Data augmentation is a technique used in machine learning to artificially increase the size of a dataset by applying various transformations to the existing data. This helps improve model generalization, robustness, and performance, especially when working with limited labeled data.
Image Augmentation
Rotation - Rotates images by a certain degree to provide variability.
Flip (Horizontal/Vertical) - Flips images horizontally or vertically to diversify the dataset.
Zoom - Randomly zooms into or out of images, altering their scale.
Crop - Randomly crops regions from images, changing their spatial composition.
Brightness and Contrast - Adjusts the brightness and contrast levels of images to simulate different lighting conditions.
Text Augmentation
Synonym Replacement - Replaces words in sentences with their synonyms to introduce linguistic variations.
Random Insertion - Adds random words into sentences to create more diverse text samples.
Random Deletion - Randomly removes words from sentences, simulating missing or incomplete information.
Random Swap - Swaps positions of words in sentences to generate variations in word order.
Audio Augmentation
Pitch Shifting - Alters the pitch of audio samples to introduce variations.
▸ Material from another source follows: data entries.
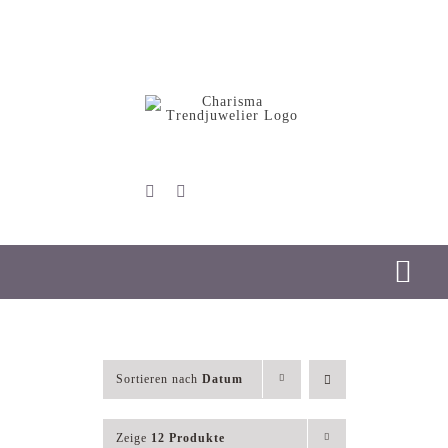
Skip
to
content
Tog
Nav
Start
Sortieren nach
Datum
Schmuck
Zeige
12 Produkte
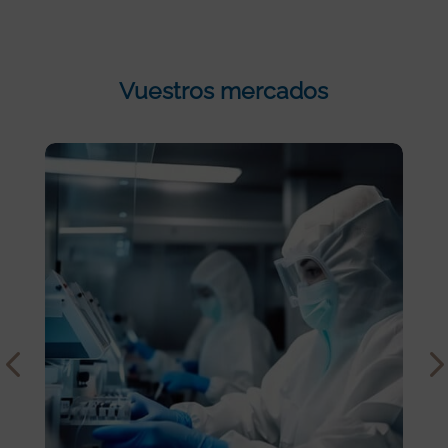
Vuestros mercados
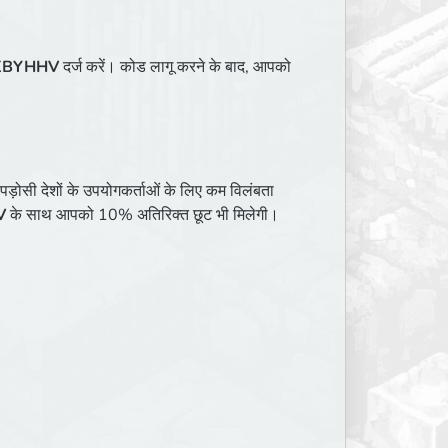
KBYHHV
दर्ज करें। कोड लागू करने के बाद, आपको
 पड़ोसी देशों के उपयोगकर्ताओं के लिए कम विलंबता
V
के साथ आपको 10% अतिरिक्त छूट भी मिलेगी।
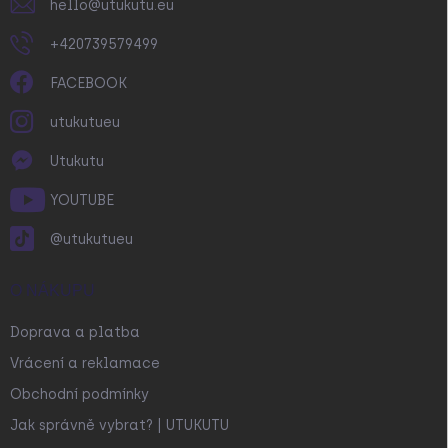
hello
@
utukutu.eu
+420739579499
FACEBOOK
utukutueu
Utukutu
YOUTUBE
@utukutueu
O NÁKUPU
Doprava a platba
Vrácení a reklamace
Obchodní podmínky
Jak správně vybrat? | UTUKUTU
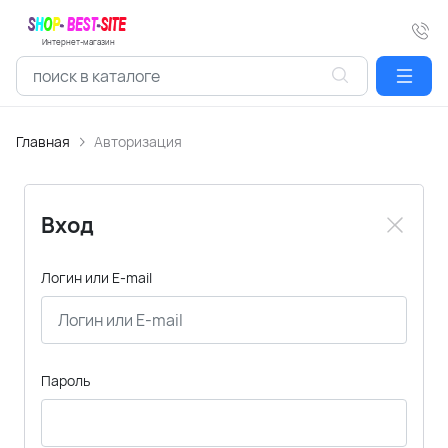
Интернет-магазин
Главная
Авторизация
Вход
Логин или E-mail
Пароль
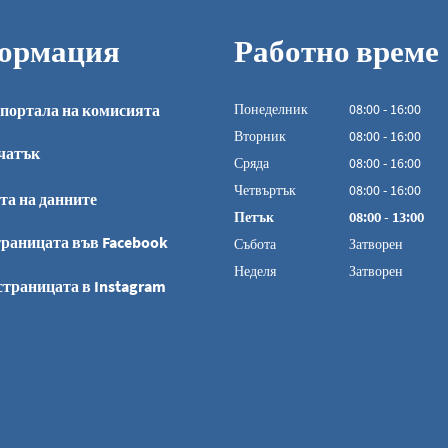
ормация
Работно време
портала на комисията
Понеделник
08
:
00
-
16:00
От 08:00 до 16:0
Вторник
08
:
00
-
16:00
чатък
От 08:00 до 16:0
Сряда
08
:
00
-
16:00
От 08:00 до 16:0
Четвъртък
08
:
00
-
16:00
та на данните
От 08:00 до 16:0
Петък
08
:
00
-
13:00
От 08:00 до 13:0
раницата във Facebook
Събота
Затворен
Неделя
Затворен
страницата в Instagram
Time Stretching - Adjusts the duration of audio signals, affecting the speed of playback.
Background Noise Addition - Injects background noise into audio data to simulate different environmental conditions.
Video Augmentation
Frame Sampling - Randomly selects frames from video sequences to create diverse samples.
Speed Variation - Adjusts the playback speed of video clips, introducing temporal variability.
Geometric Transformation
Translation - Shifts the position of data points or objects in images.
Scaling - Adjusts the size of objects or images.
Shearing - Distorts the shape of objects or images by tilting.
Conditional Augmentation - Applies augmentation techniques based on specific conditions or criteria, enhancing the diversity of generated samples.
MixUp, CutOut, and CutMix
MixUp - Mixes samples in the dataset by linearly combining pairs of images and their labels.
CutOut - Removes rectangular regions of the images
CutMix - Replaces rectangular regions of one image with those of another, promoting diverse sample generation.
Style Transfer - Transfers artistic styles to images, creating novel samples while preserving the content.
Generative Adversarial Networks (GANs) - Generates synthetic data using GANs to augment the training dataset.
Sequential Augmentation - Applies a sequence of augmentation techniques to diversify the transformations applied to data samples.